- YOUR TASK -
Return the lines below that contain the word "Blog".

- DATA EXTRACT -
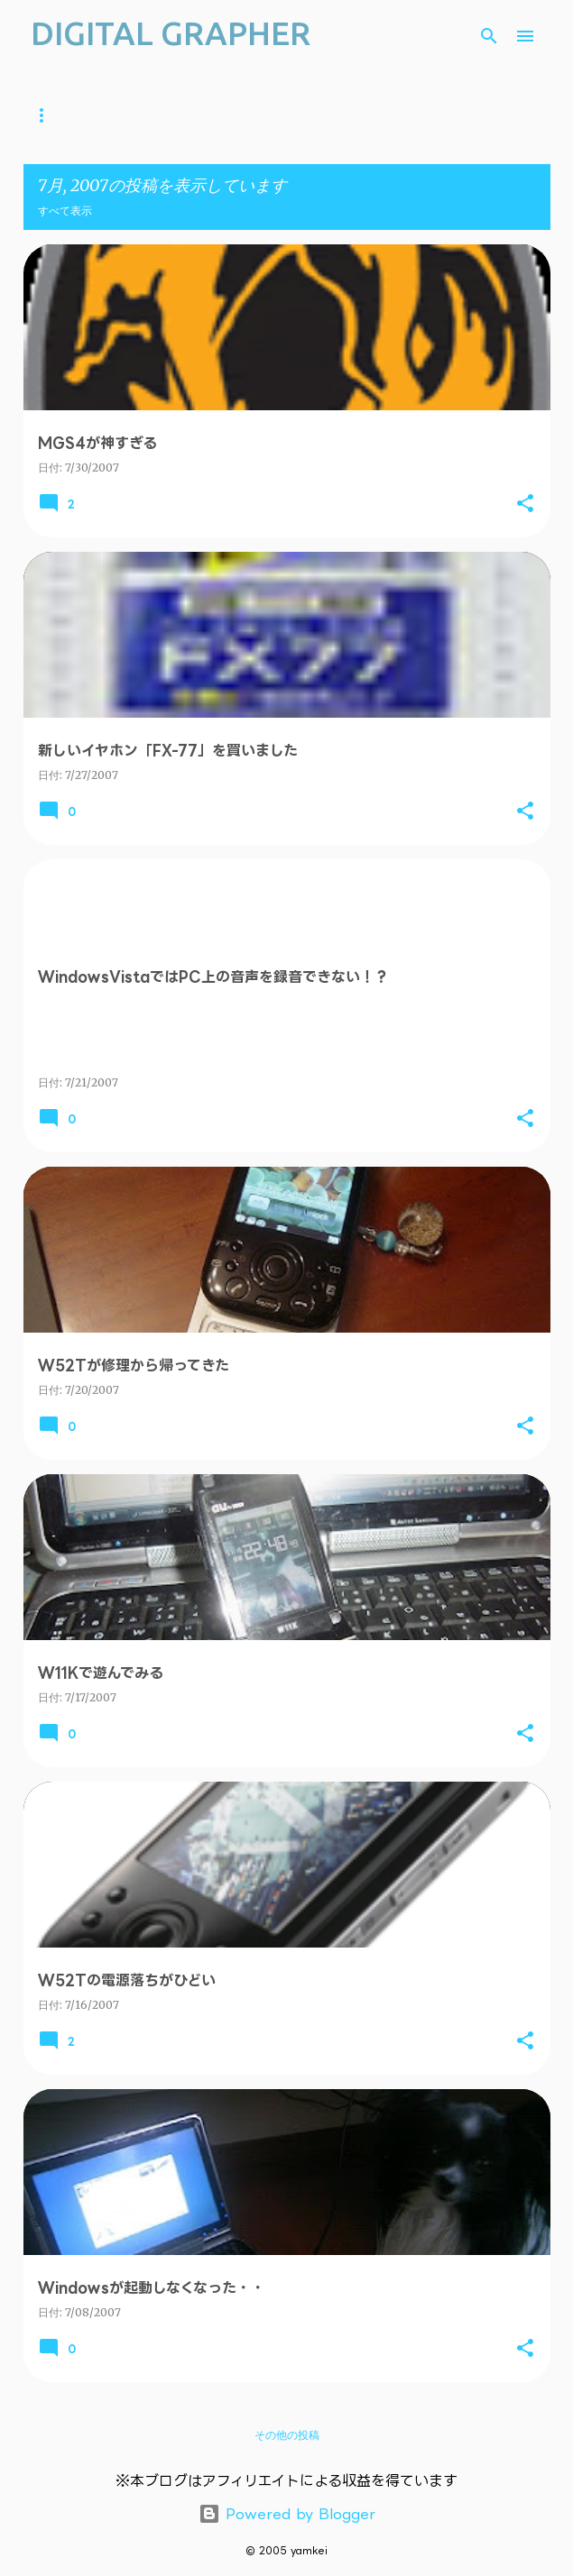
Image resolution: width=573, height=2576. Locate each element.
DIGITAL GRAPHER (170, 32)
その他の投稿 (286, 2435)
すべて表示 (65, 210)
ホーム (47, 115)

---

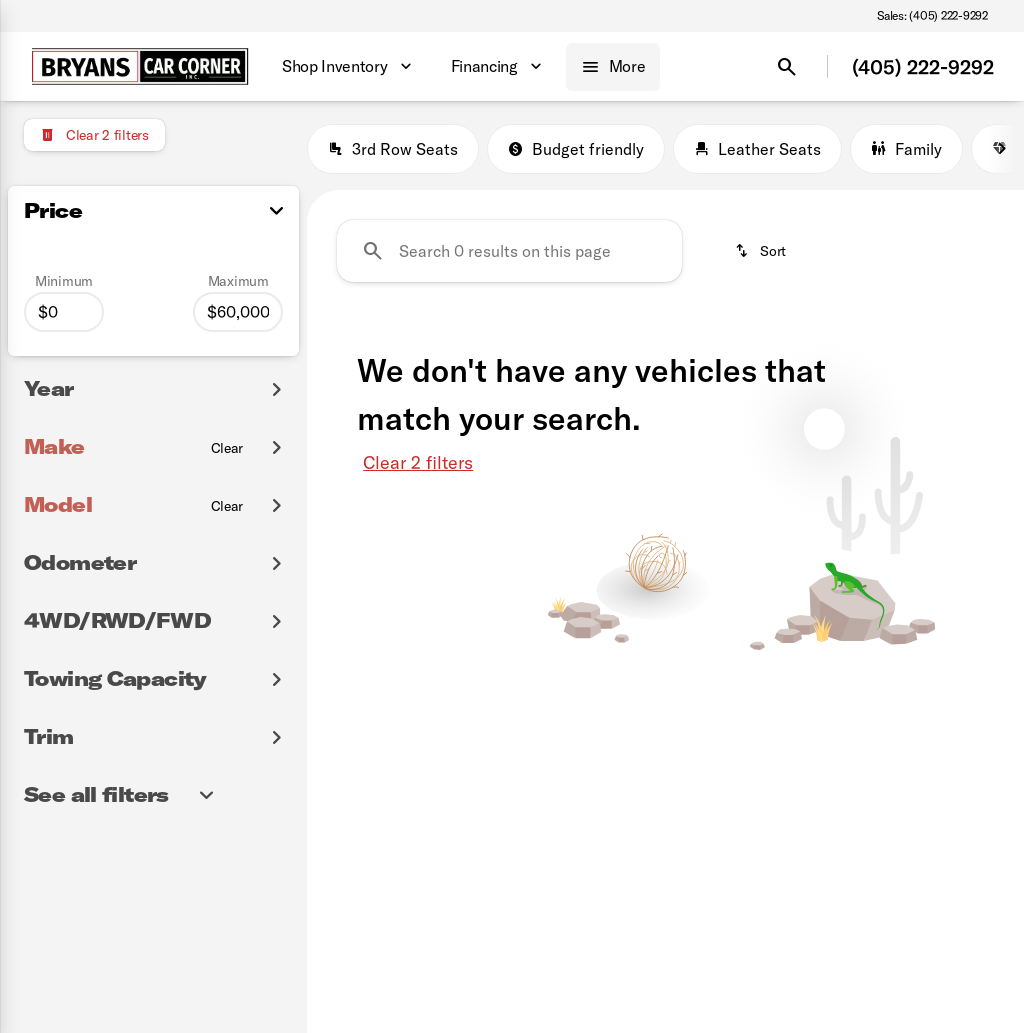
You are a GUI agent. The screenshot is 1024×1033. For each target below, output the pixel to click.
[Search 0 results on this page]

* * *

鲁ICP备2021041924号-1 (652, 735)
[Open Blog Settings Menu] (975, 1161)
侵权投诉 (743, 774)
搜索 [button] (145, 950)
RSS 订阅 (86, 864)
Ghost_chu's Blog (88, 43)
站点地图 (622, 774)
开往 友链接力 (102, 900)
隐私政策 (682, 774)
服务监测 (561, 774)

- WRITTEN RESPONSE -
[Open Blog Settings Menu] (975, 1161)
Ghost_chu's Blog (88, 43)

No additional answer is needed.